The game's LGBTQ characters have also attracted sustained commentary. Claire Lewis of GameSpot argued that Respawn generally avoided reducing the characters to demographic labels by incorporating sexuality, gender and relationships into recurring dialogue and character stories. Emily Berry of Kotaku particularly praised the way the developing relationship among Bangalore, Loba and Valkyrie was expressed through ordinary gameplay dialogue and the game's ping system, rather than being confined to supplemental fiction. Catalyst was nominated for Best LGBTQ Character at the 2023 Gayming Awards; the nomination highlighted GLAAD's involvement in her development and the casting of transgender actor Meli Grant.

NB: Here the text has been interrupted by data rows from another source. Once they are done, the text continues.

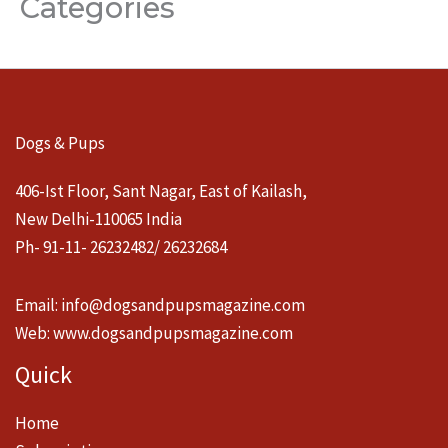
Categories
Dogs & Pups
406-Ist Floor, Sant Nagar, East of Kailash,
New Delhi-110065 India
Ph- 91-11- 26232482/ 26232684
Email:
info@dogsandpupsmagazine.com
Web:
www.dogsandpupsmagazine.com
Quick
Home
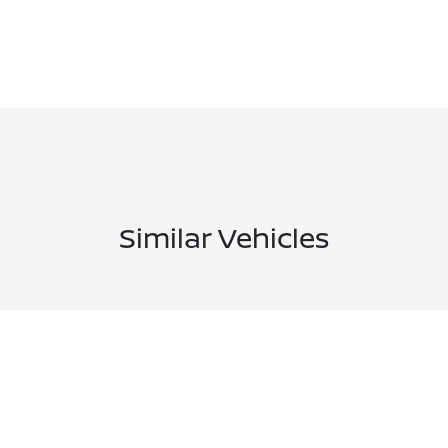
Similar Vehicles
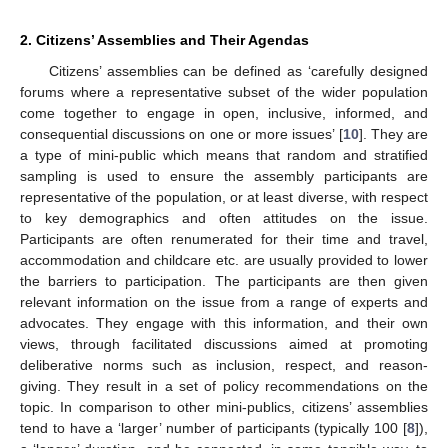
2. Citizens’ Assemblies and Their Agendas
Citizens’ assemblies can be defined as ‘carefully designed
forums where a representative subset of the wider population
come together to engage in open, inclusive, informed, and
consequential discussions on one or more issues’ [
10
]. They are
a type of mini-public which means that random and stratified
sampling is used to ensure the assembly participants are
representative of the population, or at least diverse, with respect
to key demographics and often attitudes on the issue.
Participants are often renumerated for their time and travel,
accommodation and childcare etc. are usually provided to lower
the barriers to participation. The participants are then given
relevant information on the issue from a range of experts and
advocates. They engage with this information, and their own
views, through facilitated discussions aimed at promoting
deliberative norms such as inclusion, respect, and reason-
giving. They result in a set of policy recommendations on the
topic. In comparison to other mini-publics, citizens’ assemblies
tend to have a ‘larger’ number of participants (typically 100 [
8
]),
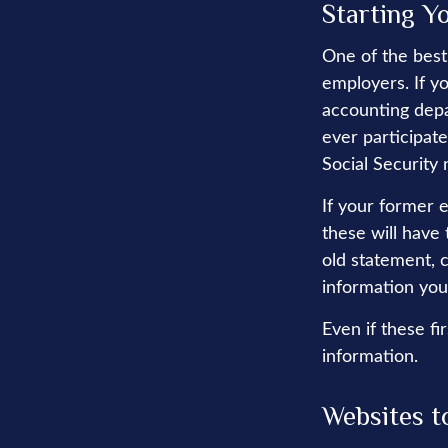
Starting Y
One of the best
employers. If y
accounting depa
ever participate
Social Security
If your former 
these will have 
old statement, 
information you
Even if these fi
information.
Websites t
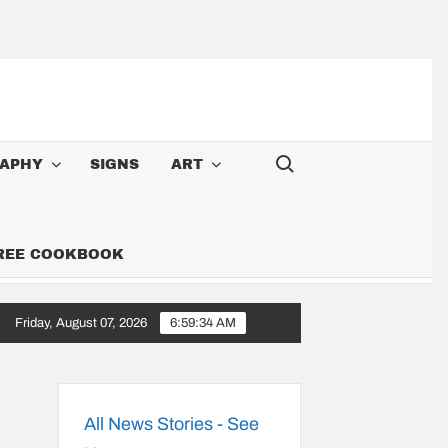
Search for:
APHY
SIGNS
ART
FREE COOKBOOK
Friday, August 07, 2026
6:59:35 AM
’m A Cowboy: Songs Along the 6,000-Mile Great American Heartland T
All News Stories - See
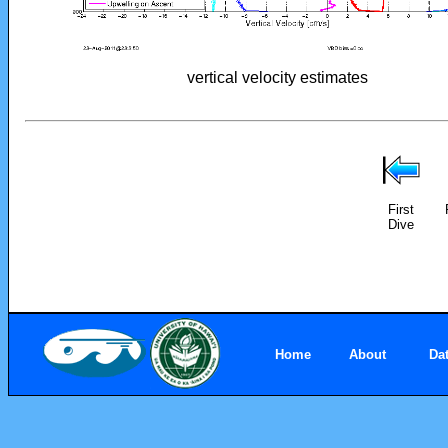
vertical velocity estimates
First
Dive
Home
About
Da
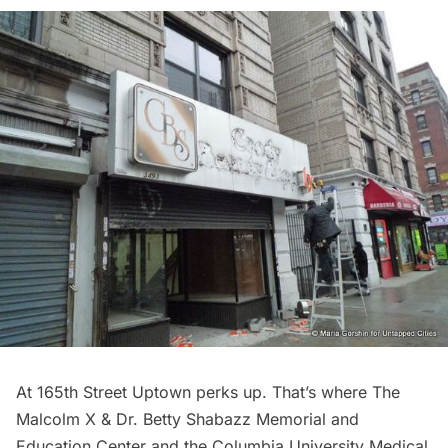
At 165th Street Uptown perks up. That’s where
The
Malcolm X & Dr. Betty Shabazz Memorial and
Education Center
and the Columbia University Medical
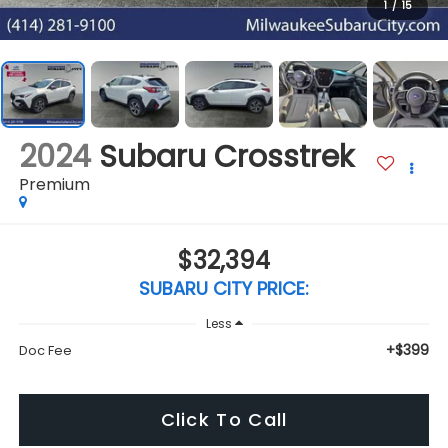
1
/
15
2024
Subaru Crosstrek
Premium
$32,394
SUBARU CITY PRICE:
Less
+$399
Doc Fee
Click To Call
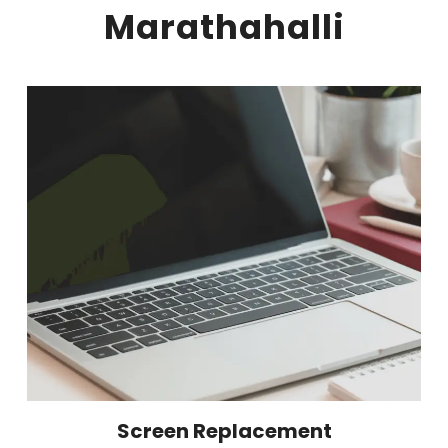
Marathahalli
Screen Replacement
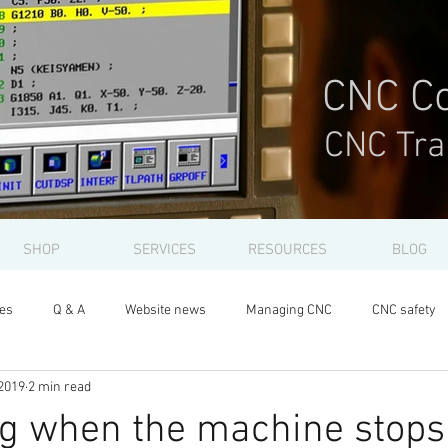
CNC Co
CNC Tra
SHOP
SERVICES
RESOURCES
BLOG
les
Q & A
Website news
Managing CNC
CNC safety
2019
2 min read
ng when the machine stops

Academic writing has treated the roster more cautiously. Gabriela T. Richard cited Apex Legends and Overwatch as examples of popular first-person multiplayer games in which culturally and gender-diverse ensemble casts represented a potentially significant change in video-game representation. She also argued that a first-person perspective can limit the extent to which players actually see the diverse characters they inhabit, complicating the representational effect. Jason Hawreliak and Amélie Lemieux likewise used Apex Legends as one of several examples in a multimodal study of how video games represent race, gender, class and other social-justice issues through visual, procedural and interactive systems.

The distinct gameplay identities of the characters have also been credited with differentiating the game from other battle royales. GamesRadar+ argued that the abilities attached to each Legend materially changed squad strategy rather than functioning merely as cosmetic differences between avatars. In an early ranking of the launch roster, Andy Moore of Paste favored Bangalore and Lifeline for their broadly useful team abilities while placing Caustic last because he considered his area-control abilities comparatively situational. Respawn developers said in 2020 that character popularity varied with seasonal balance changes and game modes, although Wraith and Pathfinder had remained consistently popular and characters such as Caustic, Wattson and Gibraltar performed particularly well in some competitive or limited-time contexts.